INPUT>
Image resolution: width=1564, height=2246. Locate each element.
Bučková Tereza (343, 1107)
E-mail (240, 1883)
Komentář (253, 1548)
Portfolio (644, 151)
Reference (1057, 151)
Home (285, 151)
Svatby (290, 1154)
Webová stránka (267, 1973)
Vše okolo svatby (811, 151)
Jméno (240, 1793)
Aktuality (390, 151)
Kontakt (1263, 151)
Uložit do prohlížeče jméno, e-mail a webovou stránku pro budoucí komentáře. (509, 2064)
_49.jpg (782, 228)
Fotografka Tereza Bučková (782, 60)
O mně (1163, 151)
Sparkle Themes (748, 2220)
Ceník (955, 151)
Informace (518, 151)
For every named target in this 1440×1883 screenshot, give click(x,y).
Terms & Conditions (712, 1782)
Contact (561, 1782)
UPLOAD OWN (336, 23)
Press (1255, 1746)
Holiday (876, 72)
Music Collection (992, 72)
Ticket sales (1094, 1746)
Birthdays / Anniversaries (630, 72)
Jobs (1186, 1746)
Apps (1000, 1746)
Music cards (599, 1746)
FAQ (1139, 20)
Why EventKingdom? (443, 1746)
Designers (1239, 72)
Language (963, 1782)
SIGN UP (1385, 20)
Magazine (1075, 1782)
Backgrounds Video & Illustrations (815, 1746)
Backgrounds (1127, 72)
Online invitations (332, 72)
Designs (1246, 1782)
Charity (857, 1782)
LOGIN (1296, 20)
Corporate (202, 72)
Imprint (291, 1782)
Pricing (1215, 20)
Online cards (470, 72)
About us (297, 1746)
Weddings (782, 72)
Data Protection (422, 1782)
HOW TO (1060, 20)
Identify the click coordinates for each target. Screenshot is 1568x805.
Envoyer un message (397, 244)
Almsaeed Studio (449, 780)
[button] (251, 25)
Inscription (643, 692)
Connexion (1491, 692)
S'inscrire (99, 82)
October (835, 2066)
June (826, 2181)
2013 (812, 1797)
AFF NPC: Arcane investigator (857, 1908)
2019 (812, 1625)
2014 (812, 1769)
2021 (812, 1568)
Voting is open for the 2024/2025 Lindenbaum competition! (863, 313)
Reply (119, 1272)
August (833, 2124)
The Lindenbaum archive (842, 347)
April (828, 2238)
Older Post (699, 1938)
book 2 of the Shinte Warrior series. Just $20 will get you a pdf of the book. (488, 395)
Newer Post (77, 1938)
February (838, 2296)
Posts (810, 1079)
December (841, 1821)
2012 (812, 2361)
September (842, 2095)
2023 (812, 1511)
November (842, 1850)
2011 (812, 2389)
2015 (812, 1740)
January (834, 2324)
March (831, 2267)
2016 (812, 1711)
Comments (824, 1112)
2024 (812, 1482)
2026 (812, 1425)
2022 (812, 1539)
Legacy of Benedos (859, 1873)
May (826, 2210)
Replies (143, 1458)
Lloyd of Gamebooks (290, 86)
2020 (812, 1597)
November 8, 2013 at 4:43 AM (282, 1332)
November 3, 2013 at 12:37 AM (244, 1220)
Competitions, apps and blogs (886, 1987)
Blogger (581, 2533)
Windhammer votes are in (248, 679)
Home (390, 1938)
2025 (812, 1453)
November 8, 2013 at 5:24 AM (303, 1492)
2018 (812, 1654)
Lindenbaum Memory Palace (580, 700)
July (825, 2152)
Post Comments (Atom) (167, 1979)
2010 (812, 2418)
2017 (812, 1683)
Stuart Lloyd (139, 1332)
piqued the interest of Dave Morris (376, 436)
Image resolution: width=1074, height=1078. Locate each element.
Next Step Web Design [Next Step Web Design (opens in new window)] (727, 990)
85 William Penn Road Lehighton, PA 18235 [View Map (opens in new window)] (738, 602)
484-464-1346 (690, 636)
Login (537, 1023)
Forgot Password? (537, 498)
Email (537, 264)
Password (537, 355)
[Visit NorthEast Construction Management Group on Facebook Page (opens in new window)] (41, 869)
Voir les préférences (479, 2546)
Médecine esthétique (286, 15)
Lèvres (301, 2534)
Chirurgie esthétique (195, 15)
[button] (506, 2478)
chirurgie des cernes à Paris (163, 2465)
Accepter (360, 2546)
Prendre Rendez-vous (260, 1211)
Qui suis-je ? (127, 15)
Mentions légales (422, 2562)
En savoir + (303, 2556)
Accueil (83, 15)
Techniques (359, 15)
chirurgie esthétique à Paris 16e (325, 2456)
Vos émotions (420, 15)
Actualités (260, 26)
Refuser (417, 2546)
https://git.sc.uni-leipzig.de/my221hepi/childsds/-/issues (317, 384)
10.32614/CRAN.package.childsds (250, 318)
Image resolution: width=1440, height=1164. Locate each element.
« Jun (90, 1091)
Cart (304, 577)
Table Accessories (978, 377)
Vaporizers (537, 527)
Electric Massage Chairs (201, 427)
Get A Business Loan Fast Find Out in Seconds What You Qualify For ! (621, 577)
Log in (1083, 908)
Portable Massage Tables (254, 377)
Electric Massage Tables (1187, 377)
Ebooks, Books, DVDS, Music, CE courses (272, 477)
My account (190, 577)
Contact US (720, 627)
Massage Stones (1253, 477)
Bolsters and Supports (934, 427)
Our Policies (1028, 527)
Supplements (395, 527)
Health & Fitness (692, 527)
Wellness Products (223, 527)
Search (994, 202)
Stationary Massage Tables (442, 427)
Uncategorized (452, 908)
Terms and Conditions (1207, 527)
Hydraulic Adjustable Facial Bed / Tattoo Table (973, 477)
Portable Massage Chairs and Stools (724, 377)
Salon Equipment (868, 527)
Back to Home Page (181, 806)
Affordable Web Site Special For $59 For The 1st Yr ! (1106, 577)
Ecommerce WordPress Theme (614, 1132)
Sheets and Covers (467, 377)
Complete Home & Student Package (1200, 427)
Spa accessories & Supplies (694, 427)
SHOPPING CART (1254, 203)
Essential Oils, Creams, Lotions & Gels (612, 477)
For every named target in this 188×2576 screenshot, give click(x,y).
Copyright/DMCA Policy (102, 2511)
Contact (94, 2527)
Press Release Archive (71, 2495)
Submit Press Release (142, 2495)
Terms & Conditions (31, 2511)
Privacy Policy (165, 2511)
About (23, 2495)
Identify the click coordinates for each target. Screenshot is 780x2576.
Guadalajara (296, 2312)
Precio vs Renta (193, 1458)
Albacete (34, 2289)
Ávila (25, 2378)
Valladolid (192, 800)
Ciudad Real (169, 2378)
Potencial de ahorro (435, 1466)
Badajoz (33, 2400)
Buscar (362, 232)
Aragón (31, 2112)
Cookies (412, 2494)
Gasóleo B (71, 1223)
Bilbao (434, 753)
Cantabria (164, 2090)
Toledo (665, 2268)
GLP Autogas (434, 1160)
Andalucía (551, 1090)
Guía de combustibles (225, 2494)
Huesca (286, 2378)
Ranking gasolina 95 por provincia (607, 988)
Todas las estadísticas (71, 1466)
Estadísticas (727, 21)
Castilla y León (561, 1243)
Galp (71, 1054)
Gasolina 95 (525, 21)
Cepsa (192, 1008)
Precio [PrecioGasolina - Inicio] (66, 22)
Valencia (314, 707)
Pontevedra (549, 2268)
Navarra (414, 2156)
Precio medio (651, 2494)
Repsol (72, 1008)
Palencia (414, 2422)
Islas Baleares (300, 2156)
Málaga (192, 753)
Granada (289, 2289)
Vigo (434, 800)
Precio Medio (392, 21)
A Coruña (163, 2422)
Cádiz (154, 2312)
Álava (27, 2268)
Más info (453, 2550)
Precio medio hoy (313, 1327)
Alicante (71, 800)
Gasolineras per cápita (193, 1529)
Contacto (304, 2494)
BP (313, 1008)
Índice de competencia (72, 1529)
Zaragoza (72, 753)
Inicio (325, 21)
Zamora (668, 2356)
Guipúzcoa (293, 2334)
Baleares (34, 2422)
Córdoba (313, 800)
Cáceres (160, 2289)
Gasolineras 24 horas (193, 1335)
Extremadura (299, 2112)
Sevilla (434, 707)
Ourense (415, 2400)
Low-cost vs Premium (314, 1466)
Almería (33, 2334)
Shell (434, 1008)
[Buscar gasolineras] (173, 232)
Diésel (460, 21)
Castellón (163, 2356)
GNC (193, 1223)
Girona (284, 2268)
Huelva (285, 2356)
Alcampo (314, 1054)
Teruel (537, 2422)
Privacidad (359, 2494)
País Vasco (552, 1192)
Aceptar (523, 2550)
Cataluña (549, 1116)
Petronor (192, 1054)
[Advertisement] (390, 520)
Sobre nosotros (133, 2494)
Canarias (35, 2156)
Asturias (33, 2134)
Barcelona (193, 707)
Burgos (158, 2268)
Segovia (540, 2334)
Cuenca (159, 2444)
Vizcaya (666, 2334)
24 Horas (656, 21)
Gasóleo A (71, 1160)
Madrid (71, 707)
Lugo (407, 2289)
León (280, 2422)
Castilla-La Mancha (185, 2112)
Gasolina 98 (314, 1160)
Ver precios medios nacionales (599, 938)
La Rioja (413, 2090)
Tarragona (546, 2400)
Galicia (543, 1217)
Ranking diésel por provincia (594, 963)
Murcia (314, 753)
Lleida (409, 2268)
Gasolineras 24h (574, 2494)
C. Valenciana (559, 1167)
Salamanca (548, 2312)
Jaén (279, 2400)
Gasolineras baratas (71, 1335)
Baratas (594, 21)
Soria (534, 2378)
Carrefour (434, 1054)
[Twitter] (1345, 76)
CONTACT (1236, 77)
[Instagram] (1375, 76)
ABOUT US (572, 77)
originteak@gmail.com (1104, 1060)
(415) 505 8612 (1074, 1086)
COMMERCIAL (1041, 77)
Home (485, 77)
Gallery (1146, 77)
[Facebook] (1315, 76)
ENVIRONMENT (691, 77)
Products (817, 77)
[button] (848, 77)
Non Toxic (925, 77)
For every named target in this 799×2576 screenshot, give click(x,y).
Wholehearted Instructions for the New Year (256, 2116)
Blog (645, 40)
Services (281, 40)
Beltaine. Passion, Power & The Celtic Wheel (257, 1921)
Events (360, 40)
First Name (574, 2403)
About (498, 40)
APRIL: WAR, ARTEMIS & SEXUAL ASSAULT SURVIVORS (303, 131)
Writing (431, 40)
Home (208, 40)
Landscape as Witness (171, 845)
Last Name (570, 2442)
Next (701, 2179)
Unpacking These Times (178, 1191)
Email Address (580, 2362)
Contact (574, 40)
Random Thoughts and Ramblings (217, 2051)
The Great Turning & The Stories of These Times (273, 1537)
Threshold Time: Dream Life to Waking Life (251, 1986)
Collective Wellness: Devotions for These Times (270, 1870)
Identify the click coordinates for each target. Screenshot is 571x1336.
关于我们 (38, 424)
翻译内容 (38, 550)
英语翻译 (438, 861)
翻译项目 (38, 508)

WHAT THE EXERCISE ASKS>
Copy, exactly and only, the lines above that begin with the one containing "Electric Massage Tables (1187, 377)" and finish with the one containing "Sheets and Covers (467, 377)".

SOLUTION TO THIS PROBLEM>
Electric Massage Tables (1187, 377)
Ebooks, Books, DVDS, Music, CE courses (272, 477)
My account (190, 577)
Contact US (720, 627)
Massage Stones (1253, 477)
Bolsters and Supports (934, 427)
Our Policies (1028, 527)
Supplements (395, 527)
Health & Fitness (692, 527)
Wellness Products (223, 527)
Search (994, 202)
Stationary Massage Tables (442, 427)
Uncategorized (452, 908)
Terms and Conditions (1207, 527)
Hydraulic Adjustable Facial Bed / Tattoo Table (973, 477)
Portable Massage Chairs and Stools (724, 377)
Salon Equipment (868, 527)
Back to Home Page (181, 806)
Affordable Web Site Special For $59 For The 1st Yr ! (1106, 577)
Ecommerce WordPress Theme (614, 1132)
Sheets and Covers (467, 377)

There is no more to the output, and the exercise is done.